From: Dave Farber <dave () farber net>
Date: Wed, 03 Apr 2002 13:42:10 -0500


------ Forwarded Message
From: Vin McLellan <vin () shore net>
Date: Wed, 03 Apr 2002 13:07:07 -0500
To: Dave Farber <dave () farber net>
Subject: <fyi> Bernstein, Factoring, and RSApkc

Dave,

Information Security Magazine just published my column about public and
professional reaction to Dan Bernstein's innovative design ideas for a new
Factoring Engine.  It might be of interest to IPers.

Regards,  _Vin

-----------------------------------

"Factoring Friction"

Daniel Bernstein's proposal for crunching encryption keys sparks a lively
debate in the crypto community.

URL: http://www.infosecuritymag.com/2002/apr/news.shtml#factoringfriction
By Vin McLellan
Information Security Magazine


When mathematician Daniel Bernstein quietly published "Circuits for Integer
Factorization" last fall, there was little indication that the brief
research proposal would roil the industry in debate and threaten confidence
in the widely used RSA public key cryptosystem.

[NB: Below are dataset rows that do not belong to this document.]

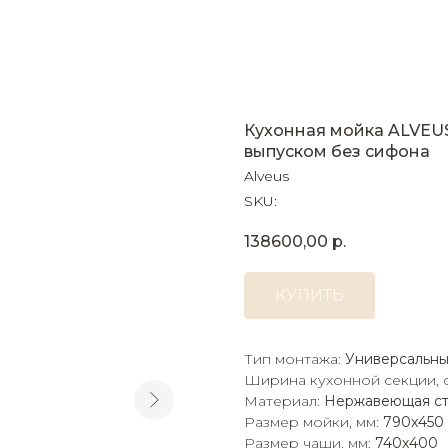
Кухонная мойка ALVEU
выпуском без сифона
Alveus
SKU:
138600,00
р.
КУПИТЬ
Тип монтажа:
Универсальн
Ширина кухонной секции, 
Материал:
Нержавеющая ст
Размер мойки, мм:
790x450
Размер чаши, мм:
740x400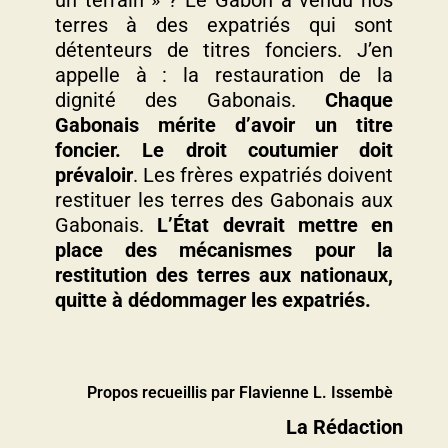
un terrain » ? Le Gabon a vendu nos
terres à des expatriés qui sont
détenteurs de titres fonciers. J’en
appelle à : la restauration de la
dignité des Gabonais.
Chaque
Gabonais mérite d’avoir un titre
foncier.
Le droit coutumier doit
prévaloir
. Les frères expatriés doivent
restituer les terres des Gabonais aux
Gabonais.
L’État devrait mettre en
place des mécanismes pour la
restitution des terres aux nationaux,
quitte à dédommager les expatriés.
Propos recueillis par Flavienne L. Issembè
La Rédaction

The difficulty of factoring a composite number into two primes is the
so-called "hard problem" that Ron Rivest, MIT cryptographer and RSA
Security (www.rsasecurity.com) cofounder, used 25 years ago as the basis
for RSApkc. Advances in factoring-brute-force key searches, in the context
of RSA-have prompted incremental increases in the size of the RSA keys used
in common systems like SSL (now typically between 1,024 and 2,048 bits).

Bernstein, a widely respected University of Illinois computer theorist,
asked the National Science Foundation to fund a two-month, $67,000 research
project that would explore the prospects for using special-purpose chips
and an eccentric configuration of parallel operations to cut the cost of
factoring with the Number Field Sieve (NFS). For a decade, the evolving NFS
paradigm has been the "known best method" for factoring composite numbers.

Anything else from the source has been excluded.